The problem = Filter the entries, keeping every line with the string "they".

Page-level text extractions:
★ ★ ★

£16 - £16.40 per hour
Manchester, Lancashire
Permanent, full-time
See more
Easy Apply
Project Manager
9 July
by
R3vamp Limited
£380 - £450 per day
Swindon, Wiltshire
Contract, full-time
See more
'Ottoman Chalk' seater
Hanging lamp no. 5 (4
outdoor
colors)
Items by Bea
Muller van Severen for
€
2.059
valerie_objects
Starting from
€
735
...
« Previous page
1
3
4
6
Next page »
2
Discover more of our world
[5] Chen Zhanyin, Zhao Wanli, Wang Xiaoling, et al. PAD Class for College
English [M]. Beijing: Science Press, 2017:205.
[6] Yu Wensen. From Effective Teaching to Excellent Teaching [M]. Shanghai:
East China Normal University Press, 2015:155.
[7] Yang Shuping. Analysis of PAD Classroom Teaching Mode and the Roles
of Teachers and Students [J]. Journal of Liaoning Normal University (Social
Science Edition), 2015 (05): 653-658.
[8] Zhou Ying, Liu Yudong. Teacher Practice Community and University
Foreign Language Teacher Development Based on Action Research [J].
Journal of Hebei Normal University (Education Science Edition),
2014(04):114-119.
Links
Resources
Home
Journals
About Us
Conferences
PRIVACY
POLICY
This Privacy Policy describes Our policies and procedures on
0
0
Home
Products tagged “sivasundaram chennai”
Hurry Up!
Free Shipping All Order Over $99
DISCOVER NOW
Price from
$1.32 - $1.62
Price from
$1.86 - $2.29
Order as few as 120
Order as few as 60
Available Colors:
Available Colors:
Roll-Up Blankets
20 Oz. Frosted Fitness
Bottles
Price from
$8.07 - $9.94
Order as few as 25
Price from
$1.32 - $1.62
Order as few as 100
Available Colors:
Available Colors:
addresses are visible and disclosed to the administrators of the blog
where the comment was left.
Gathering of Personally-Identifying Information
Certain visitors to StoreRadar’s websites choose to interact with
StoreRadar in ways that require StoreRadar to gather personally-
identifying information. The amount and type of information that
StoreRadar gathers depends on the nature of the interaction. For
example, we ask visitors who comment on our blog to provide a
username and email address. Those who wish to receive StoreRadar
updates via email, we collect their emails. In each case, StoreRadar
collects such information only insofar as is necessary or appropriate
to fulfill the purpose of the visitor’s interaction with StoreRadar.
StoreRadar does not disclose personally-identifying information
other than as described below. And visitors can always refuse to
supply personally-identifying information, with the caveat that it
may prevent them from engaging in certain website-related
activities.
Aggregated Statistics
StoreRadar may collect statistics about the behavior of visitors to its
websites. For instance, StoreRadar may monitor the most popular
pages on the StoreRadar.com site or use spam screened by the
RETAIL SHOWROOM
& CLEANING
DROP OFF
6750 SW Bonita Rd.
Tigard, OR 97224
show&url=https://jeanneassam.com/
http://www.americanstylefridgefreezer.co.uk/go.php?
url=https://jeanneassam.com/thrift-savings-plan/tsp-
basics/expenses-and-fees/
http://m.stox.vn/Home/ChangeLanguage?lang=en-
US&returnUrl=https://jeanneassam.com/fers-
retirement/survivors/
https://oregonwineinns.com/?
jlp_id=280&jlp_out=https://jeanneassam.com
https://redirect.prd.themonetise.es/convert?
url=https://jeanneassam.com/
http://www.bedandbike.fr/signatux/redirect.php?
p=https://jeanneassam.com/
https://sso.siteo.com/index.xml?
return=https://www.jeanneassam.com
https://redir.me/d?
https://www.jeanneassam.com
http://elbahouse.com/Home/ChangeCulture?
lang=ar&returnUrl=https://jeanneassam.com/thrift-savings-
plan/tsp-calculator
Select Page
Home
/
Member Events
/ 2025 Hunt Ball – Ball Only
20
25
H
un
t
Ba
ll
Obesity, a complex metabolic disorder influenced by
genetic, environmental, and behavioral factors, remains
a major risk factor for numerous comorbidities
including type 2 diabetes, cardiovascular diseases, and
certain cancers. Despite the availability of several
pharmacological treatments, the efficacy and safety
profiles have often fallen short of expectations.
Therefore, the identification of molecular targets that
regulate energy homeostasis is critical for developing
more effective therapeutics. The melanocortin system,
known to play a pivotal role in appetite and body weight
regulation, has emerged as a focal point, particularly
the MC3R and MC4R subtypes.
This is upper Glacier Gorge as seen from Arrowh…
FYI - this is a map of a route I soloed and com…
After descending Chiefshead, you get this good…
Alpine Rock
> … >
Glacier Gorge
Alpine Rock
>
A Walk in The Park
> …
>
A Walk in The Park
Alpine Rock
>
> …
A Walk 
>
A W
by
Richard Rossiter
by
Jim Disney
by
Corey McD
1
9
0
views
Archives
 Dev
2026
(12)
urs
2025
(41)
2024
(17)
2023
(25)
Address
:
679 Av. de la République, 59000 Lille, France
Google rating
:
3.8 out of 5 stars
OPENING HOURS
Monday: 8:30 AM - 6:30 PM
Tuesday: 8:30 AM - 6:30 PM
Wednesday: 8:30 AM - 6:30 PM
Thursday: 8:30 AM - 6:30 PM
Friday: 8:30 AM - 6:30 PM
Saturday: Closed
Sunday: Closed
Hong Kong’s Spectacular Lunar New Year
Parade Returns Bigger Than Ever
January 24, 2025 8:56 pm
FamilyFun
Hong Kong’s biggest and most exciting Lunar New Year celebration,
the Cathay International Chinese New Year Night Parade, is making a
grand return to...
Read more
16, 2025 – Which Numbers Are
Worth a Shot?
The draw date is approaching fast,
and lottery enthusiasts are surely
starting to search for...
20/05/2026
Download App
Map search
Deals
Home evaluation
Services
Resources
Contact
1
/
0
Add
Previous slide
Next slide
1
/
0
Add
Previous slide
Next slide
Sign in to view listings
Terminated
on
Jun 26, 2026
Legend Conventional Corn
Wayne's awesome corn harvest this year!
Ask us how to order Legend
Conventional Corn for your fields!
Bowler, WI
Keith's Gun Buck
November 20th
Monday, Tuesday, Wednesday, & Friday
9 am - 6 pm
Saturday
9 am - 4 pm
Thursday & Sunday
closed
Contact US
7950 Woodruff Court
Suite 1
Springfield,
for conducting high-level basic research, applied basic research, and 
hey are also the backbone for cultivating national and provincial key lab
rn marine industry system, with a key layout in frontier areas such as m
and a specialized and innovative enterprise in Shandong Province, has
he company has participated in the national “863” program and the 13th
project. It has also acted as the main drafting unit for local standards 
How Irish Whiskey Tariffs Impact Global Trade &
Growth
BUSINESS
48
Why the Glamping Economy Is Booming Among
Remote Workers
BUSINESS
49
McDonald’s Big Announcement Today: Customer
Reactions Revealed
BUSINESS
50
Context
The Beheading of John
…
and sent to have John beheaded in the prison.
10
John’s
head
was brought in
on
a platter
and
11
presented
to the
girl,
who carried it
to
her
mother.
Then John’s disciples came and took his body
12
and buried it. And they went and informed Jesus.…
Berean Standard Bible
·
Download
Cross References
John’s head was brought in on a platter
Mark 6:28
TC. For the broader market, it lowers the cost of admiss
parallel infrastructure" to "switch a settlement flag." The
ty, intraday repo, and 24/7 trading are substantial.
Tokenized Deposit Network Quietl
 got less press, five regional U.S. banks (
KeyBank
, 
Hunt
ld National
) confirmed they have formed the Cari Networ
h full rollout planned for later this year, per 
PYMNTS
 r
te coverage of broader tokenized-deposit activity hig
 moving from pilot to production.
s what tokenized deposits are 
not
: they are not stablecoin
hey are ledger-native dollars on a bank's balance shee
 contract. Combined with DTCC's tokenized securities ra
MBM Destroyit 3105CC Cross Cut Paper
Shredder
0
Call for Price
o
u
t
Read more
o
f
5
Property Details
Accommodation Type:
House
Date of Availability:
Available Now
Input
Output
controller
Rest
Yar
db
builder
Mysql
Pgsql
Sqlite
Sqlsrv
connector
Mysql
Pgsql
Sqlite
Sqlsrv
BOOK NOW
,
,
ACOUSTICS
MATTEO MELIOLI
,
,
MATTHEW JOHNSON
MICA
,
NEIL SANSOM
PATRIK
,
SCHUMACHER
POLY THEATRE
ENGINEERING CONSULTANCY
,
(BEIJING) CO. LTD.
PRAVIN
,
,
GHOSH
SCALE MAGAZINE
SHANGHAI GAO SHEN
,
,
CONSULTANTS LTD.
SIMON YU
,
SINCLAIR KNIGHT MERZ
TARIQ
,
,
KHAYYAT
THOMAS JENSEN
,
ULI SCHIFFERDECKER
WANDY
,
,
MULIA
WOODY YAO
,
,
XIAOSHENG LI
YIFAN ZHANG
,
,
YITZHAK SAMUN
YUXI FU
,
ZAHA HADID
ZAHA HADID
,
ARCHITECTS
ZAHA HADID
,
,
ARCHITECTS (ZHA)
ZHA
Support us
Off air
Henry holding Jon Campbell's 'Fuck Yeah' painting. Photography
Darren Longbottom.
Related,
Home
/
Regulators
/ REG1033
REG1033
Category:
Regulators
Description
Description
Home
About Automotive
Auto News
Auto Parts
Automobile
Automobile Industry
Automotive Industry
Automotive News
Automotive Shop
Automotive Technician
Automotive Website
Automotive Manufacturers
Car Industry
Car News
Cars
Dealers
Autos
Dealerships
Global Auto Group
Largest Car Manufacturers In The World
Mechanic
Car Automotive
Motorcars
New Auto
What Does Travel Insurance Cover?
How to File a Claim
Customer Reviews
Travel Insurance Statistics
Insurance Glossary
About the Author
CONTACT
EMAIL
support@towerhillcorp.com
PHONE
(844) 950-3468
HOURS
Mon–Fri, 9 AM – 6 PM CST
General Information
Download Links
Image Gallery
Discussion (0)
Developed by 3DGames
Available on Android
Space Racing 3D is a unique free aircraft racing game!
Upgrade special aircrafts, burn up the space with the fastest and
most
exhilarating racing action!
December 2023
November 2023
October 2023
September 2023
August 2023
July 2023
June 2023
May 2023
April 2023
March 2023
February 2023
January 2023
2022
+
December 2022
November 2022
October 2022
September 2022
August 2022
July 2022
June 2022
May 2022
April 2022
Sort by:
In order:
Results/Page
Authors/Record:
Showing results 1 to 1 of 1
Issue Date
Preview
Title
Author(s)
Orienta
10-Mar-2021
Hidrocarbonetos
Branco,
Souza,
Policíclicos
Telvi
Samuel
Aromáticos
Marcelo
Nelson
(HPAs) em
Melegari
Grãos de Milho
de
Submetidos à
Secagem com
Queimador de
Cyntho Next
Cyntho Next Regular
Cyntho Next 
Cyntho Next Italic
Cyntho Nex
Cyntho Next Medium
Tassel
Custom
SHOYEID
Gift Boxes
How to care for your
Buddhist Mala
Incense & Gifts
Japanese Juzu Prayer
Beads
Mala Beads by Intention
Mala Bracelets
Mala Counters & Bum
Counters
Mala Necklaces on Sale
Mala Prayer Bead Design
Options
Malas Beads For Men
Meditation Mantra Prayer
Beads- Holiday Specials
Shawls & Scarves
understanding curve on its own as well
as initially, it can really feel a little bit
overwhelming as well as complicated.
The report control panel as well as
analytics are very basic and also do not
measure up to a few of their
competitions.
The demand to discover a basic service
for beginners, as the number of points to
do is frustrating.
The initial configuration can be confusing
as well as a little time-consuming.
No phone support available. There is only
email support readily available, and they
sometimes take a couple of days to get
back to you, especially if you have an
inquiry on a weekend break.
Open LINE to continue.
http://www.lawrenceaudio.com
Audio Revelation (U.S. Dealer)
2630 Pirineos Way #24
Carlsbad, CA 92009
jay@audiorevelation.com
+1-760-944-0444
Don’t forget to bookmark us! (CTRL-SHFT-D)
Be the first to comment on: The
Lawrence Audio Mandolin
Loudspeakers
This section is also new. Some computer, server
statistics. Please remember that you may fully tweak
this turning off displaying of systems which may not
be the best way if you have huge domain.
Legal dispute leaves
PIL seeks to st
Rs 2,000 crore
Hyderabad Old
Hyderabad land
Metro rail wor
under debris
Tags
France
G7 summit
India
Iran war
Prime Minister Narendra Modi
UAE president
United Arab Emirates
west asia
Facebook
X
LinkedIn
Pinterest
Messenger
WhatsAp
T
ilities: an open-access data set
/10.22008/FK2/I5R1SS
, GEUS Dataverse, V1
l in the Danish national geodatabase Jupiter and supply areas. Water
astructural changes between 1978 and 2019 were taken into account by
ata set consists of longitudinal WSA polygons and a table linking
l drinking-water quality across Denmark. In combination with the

★ ★ ★

Exercise answer =
and buried it. And they went and informed Jesus.…
) confirmed they have formed the Cari Networ
: they are not stablecoin
email support readily available, and they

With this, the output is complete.